Gazze’de Al-Qattan Çocuk Merkezi, Ukraynalı bale öğretmeni Tamara’nın girişimiyle ilk bale okulunu açtı.

Diyarbakır’da öğretmen Ayşe Çelik, bir TV şovuna canlı bağlanarak ülkenin doğusundaki hak ihlallerine dikkat çekti.

İspanya’da Badalona meclis üyesi Fatima Talep, eşcinsel bir çiftin nikâhını kıydı.

2014’ten beri İzmir’de mülteci haklarını savunmak için çalışan Halkların Köprüsü Derneği 

Kadın sünnetini yasaklamak için kampanya başlatan ve bunun sonucunda başarıya ulaşan Gambiya’daki Kadınlar İnisiyatifi

Türkiye’deki saldırılara karşı barışın sesini yükselten #BarışaYürüyorum İnisiyatifi 

İngiltere’de oyuncakların cinsiyetçi politikalarla satılmasını engellemeye çalışan Oyuncaklar Oyuncak Kalsın

Amasya’da bir ayı aşkın süredir direniş veren ve direnişleri başarıyla sonuçlanan maden işçileri

Irak’ta IŞİD tarafından kaçırılan Yezidi kadınların kurtarılması için çalışan Ameena Saeed & Khalid Hasan çifti

Saadet Özkan , çalıştığı okul müdürünün 6 kız öğrenciye cinsel istismarda bulunduğunu ortaya çıkardı.

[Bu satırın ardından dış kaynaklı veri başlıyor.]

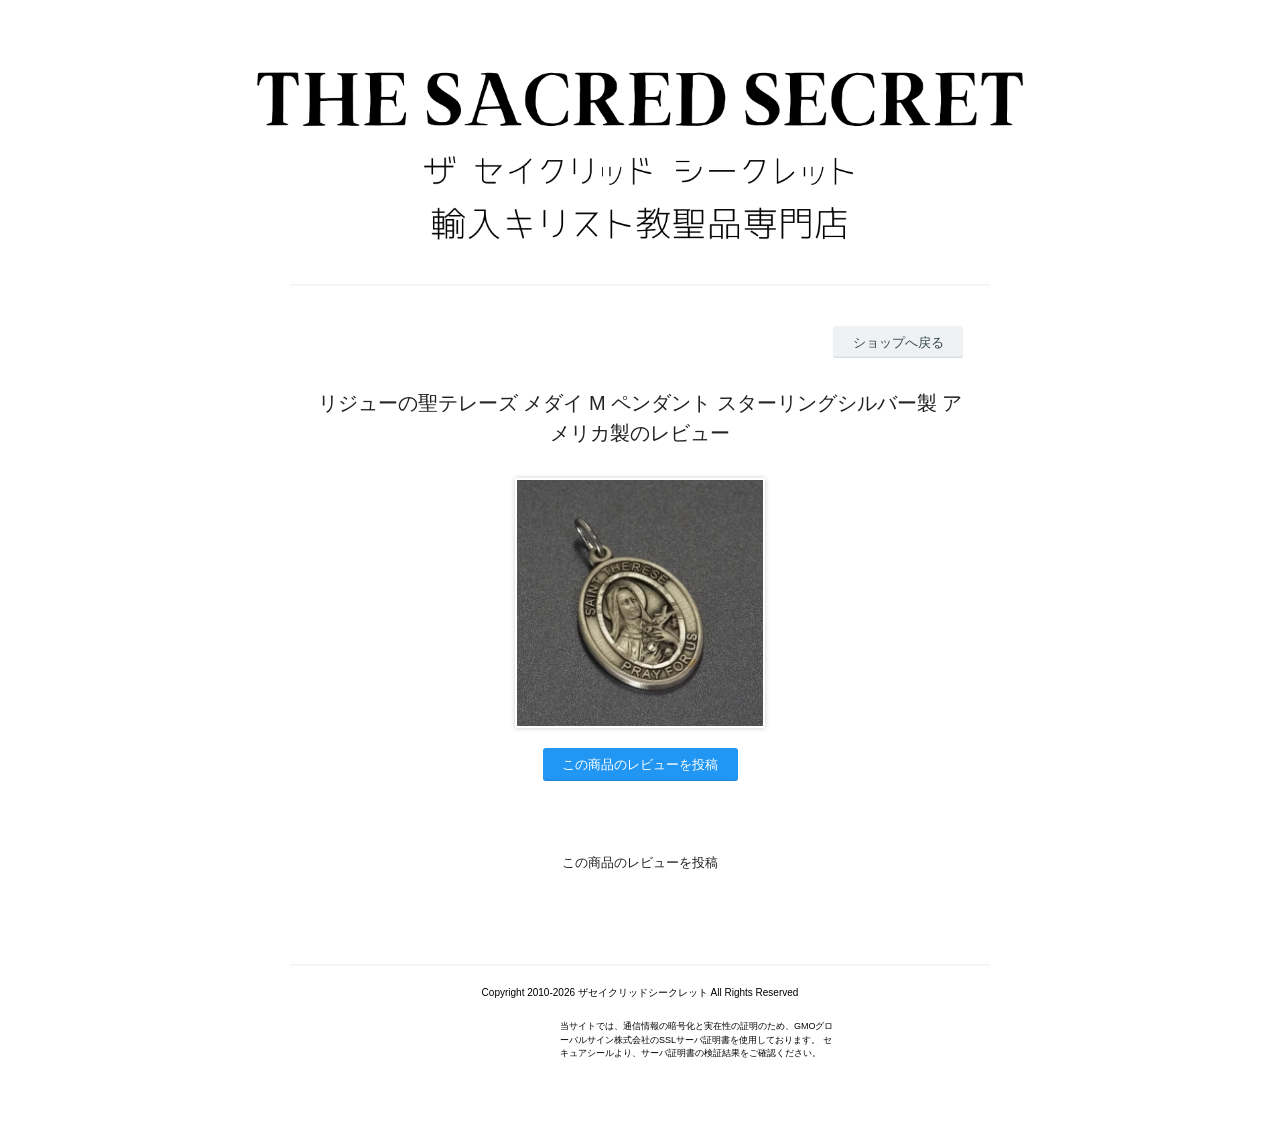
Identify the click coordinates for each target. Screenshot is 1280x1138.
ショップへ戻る (898, 342)
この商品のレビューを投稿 (640, 764)
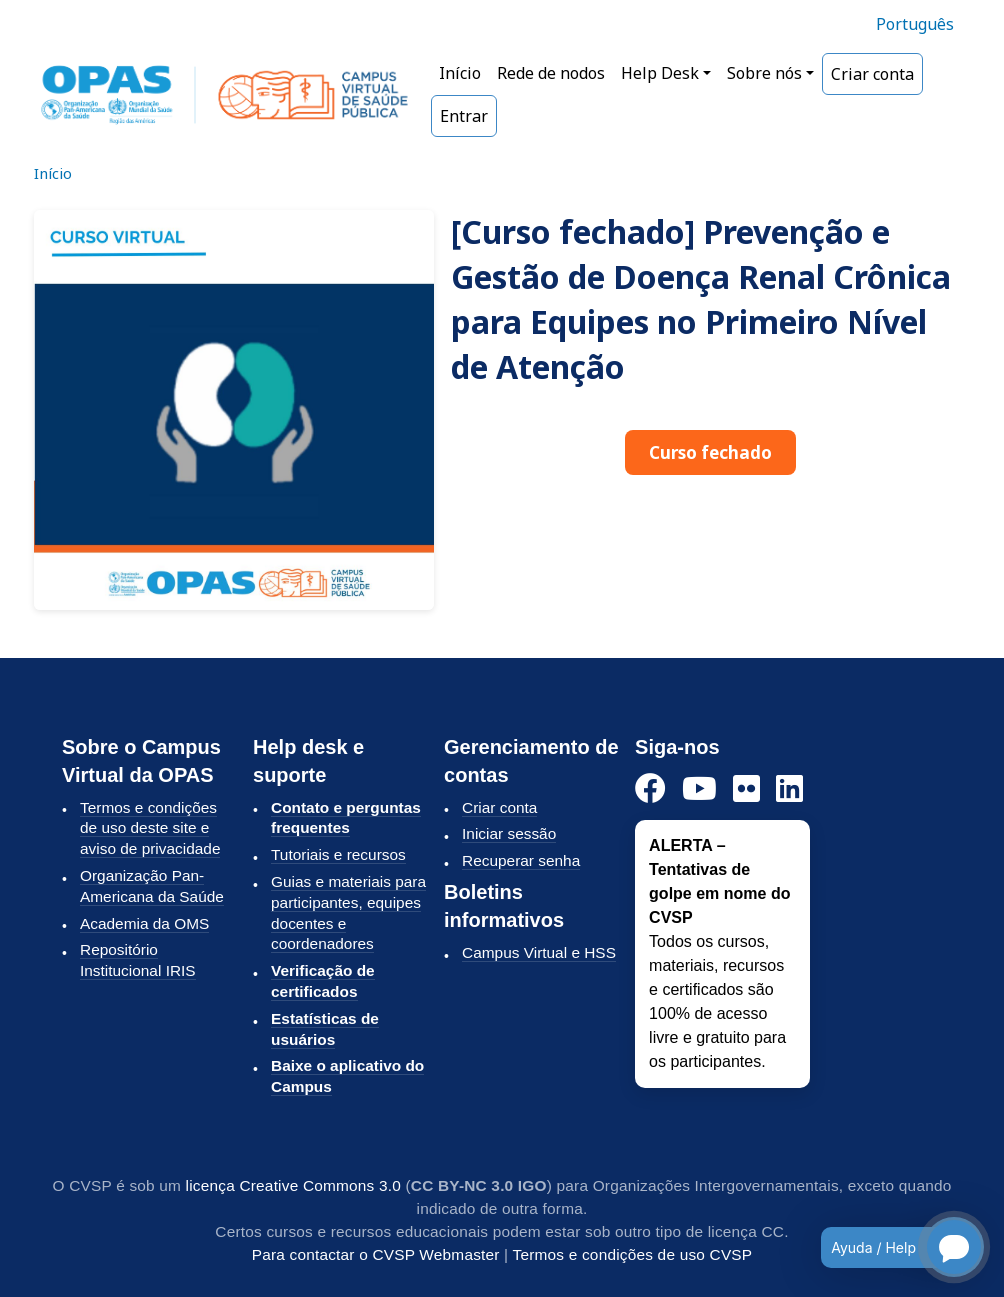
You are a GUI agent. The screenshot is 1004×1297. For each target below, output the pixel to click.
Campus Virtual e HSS (539, 952)
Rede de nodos (551, 73)
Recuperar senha (521, 860)
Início (460, 73)
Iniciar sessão (509, 833)
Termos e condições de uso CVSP (633, 1254)
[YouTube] (699, 789)
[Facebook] (650, 789)
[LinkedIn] (789, 789)
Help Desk (660, 73)
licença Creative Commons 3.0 (293, 1185)
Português (915, 24)
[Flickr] (746, 789)
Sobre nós (764, 73)
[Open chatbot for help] (887, 1247)
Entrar (464, 116)
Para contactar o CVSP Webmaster (376, 1254)
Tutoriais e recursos (338, 854)
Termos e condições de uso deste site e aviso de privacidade (150, 828)
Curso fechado (710, 452)
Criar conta (872, 74)
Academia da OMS (144, 923)
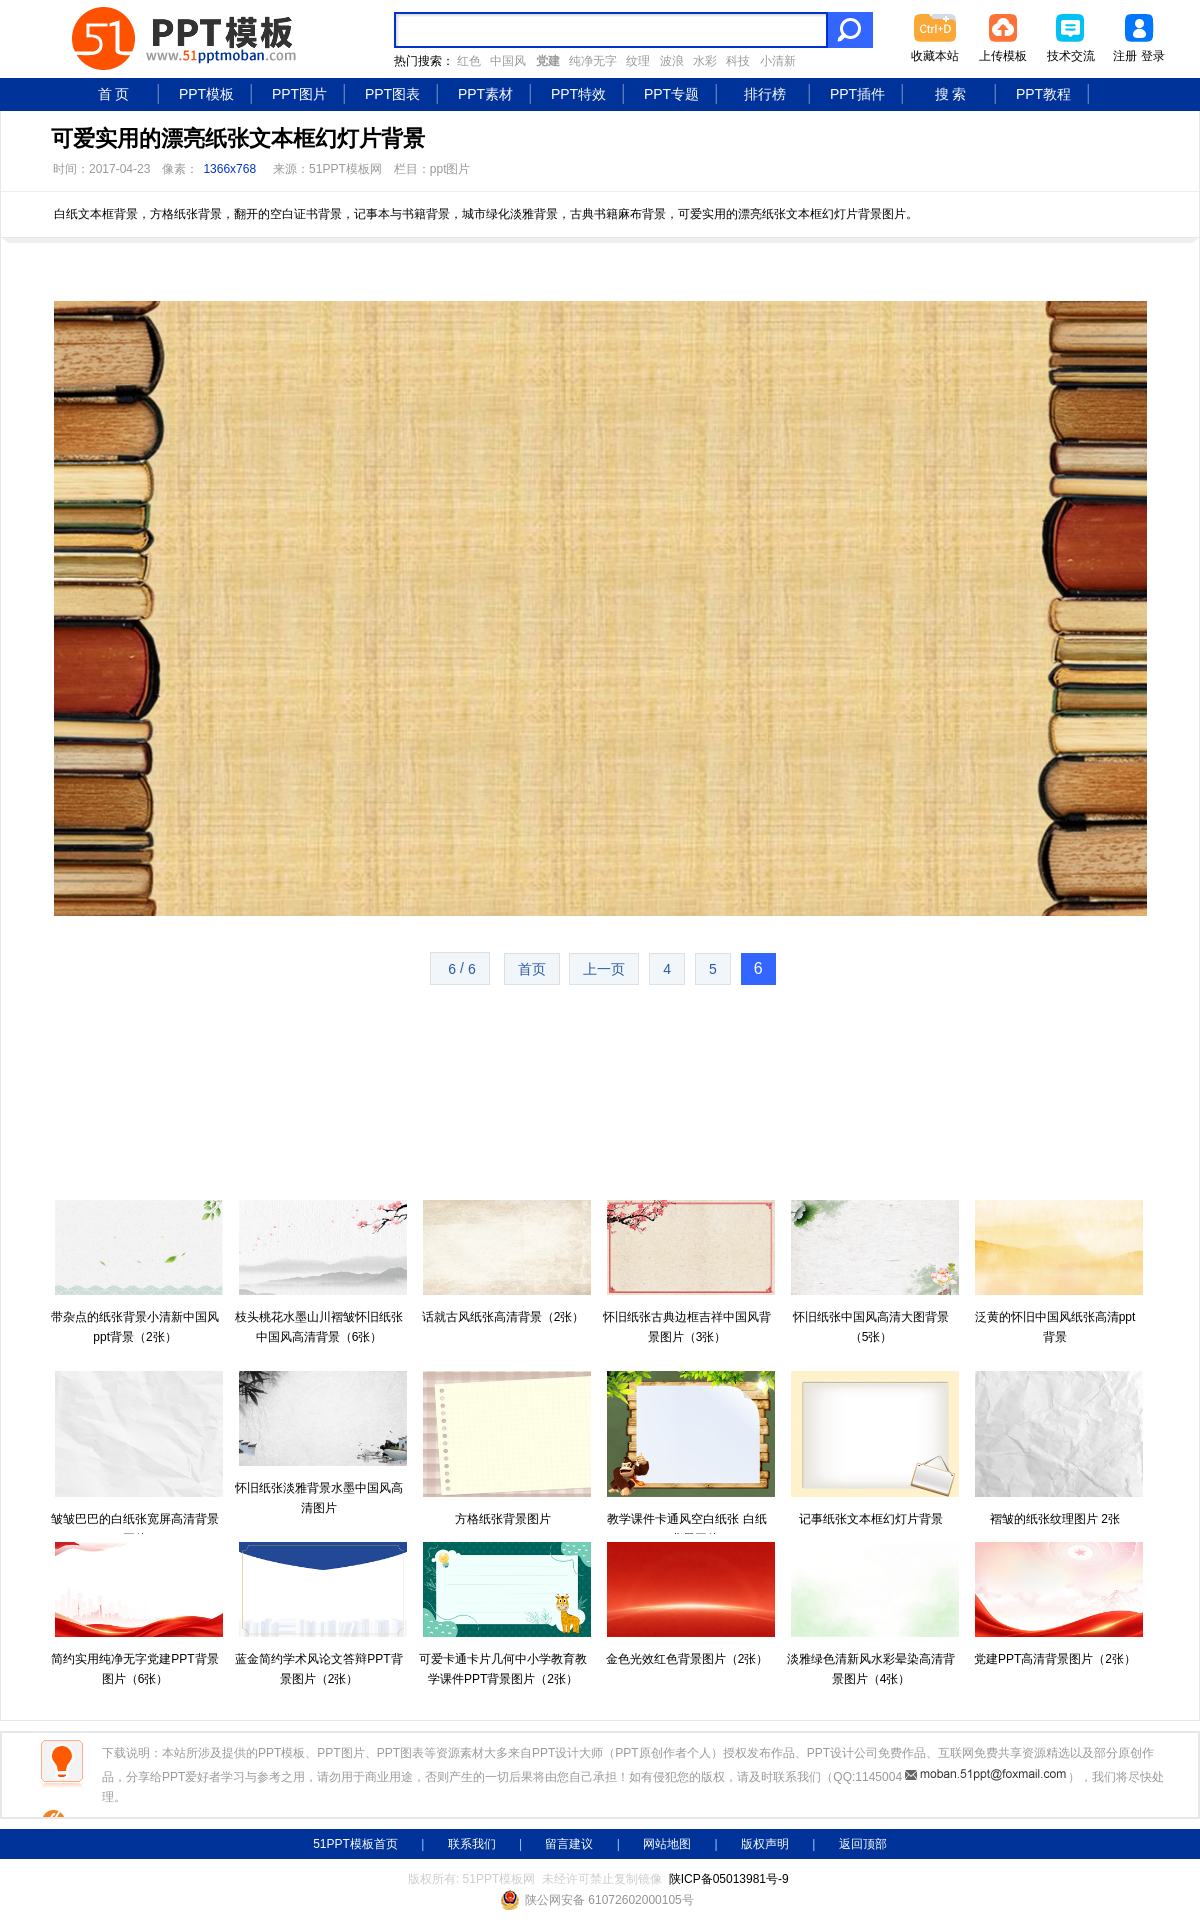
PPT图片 (299, 94)
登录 (1153, 56)
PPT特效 (578, 94)
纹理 (638, 61)
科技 (738, 61)
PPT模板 (206, 94)
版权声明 (765, 1844)
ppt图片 (450, 169)
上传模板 (1003, 56)
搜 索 (951, 94)
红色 (469, 61)
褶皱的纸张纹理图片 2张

Suriyeli yüzücü Ege Denizi’nde su alan botlarını kardeşiyle yüzerek karaya çekip 20 kişinin hayatını kurtardı.

Mevsimlik sebze yetiştiren ve hasatları Mezitli Belediyesi 

Hırvatistan-Slovenya sınırında buluşup tel örgülere karşı çıkmak için teli file yapıp voleybol maçı yapanlar.

Türkiye’nin doğusunda tarafsız haberciliği savunmak için birleşen gazeteciler haber nöbeti.

Farklılıklara rağmen bir arada mücadeleyi şarkılarla gösteren İsrail’den 10 Yahudi ve 10 Arap kadının kurduğu Rana Korosu

Kamboçya’ya taşınıp başkentte aşevi açan ve barakalarda yaşayanlara gıda yardımı yapan Türkiyeli yardımsever @aynebilim

Öğrenci ve öğretmenlerin işaret dilini öğrenmeleri için önayak olan Bosna Hersekli öğretmen Sanela Ljumanovic

Türkiye’nin doğusundaki şiddete son vermek için bildiri yayımlayan ‘Barış İçin Akademisyenler’

Çin’de tüm varlığını harcayarak bir köpek mezbahasını satın alan & burayı köpekleri koruma barınağına dönüştüren Wang Yan

15 Temmuz darbe girişimine karşı eşinin hafriyat kamyonunu alıp komşusu Sema Tutar’la tankların önüne çıkan Şerife Boz

15Temmuz darbe girişiminde siyasi parti, din, dil gözetmeksizin darbe karşıtı ve demokrasiden yana tavır alanlar.